如何覆盖spark中的输出目录 [英] How to overwrite the output directory in spark

查看：30 发布时间：2021/11/12 5:30:13 apache-spark

本文介绍了如何覆盖spark中的输出目录的处理方法，对大家解决问题具有一定的参考价值，需要的朋友们下面随着小编来一起学习吧！

问题描述

我有一个火花流应用程序，它每分钟生成一个数据集.我需要保存/覆盖处理数据的结果.

I have a spark streaming application which produces a dataset for every minute.
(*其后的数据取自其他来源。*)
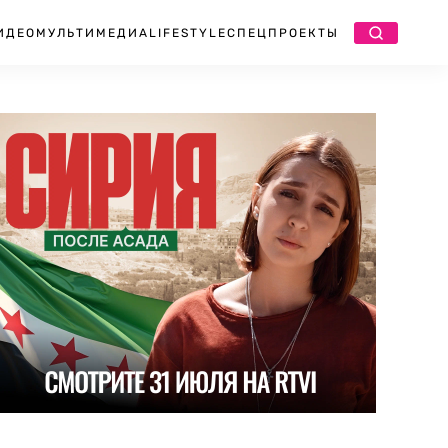
ИДЕО
МУЛЬТИМЕДИА
LIFESTYLE
СПЕЦПРОЕКТЫ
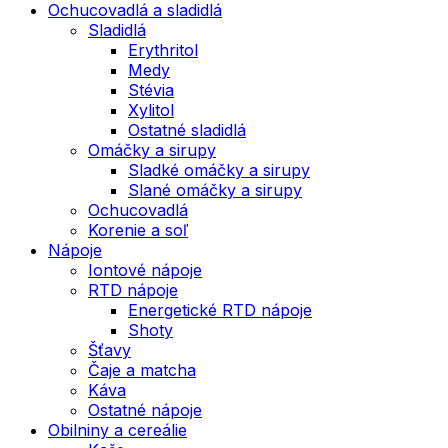
Ochucovadlá a sladidlá
Sladidlá
Erythritol
Medy
Stévia
Xylitol
Ostatné sladidlá
Omáčky a sirupy
Sladké omáčky a sirupy
Slané omáčky a sirupy
Ochucovadlá
Korenie a soľ
Nápoje
Iontové nápoje
RTD nápoje
Energetické RTD nápoje
Shoty
Šťavy
Čaje a matcha
Káva
Ostatné nápoje
Obilniny a cereálie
I need to save/overwrite the results of the processed data.

当我试图覆盖数据集时 org.apache.hadoop.mapred.FileAlreadyExistsException 停止执行.

When I tried to overwrite the dataset org.apache.hadoop.mapred.FileAlreadyExistsException stops the execution.

我设置了 Spark 属性 set("spark.files.overwrite","true") ，但没有运气.

I set the Spark property set("spark.files.overwrite","true") , but there is no luck.

如何覆盖或预删除 Spark 中的文件?

How to overwrite or Predelete the files from spark?

推荐答案

UPDATE:建议使用 Dataframes，加上类似 ... .write.mode(SaveMode.Overwrite) ....

UPDATE: Suggest using Dataframes, plus something like ... .write.mode(SaveMode.Overwrite) ....

方便的皮条客:

implicit class PimpedStringRDD(rdd: RDD[String]) {
    def write(p: String)(implicit ss: SparkSession): Unit = {
      import ss.implicits._
      rdd.toDF().as[String].write.mode(SaveMode.Overwrite).text(p)
    }
  }

对于旧版本尝试

yourSparkConf.set("spark.hadoop.validateOutputSpecs", "false")
val sc = SparkContext(yourSparkConf)

在 1.1.0 中，您可以使用带有 --conf 标志的 spark-submit 脚本来设置 conf 设置.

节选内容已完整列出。